▸ **Problem to solve**:
Please output the listing that follows exactly, but keep all images out.

● ● ●

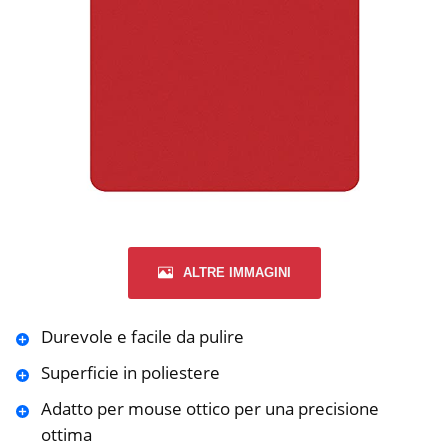
ALTRE IMMAGINI
Durevole e facile da pulire
Superficie in poliestere
Adatto per mouse ottico per una precisione
ottima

● ● ●

▸ **Answer for the task**:
ALTRE IMMAGINI
Durevole e facile da pulire
Superficie in poliestere
Adatto per mouse ottico per una precisione
ottima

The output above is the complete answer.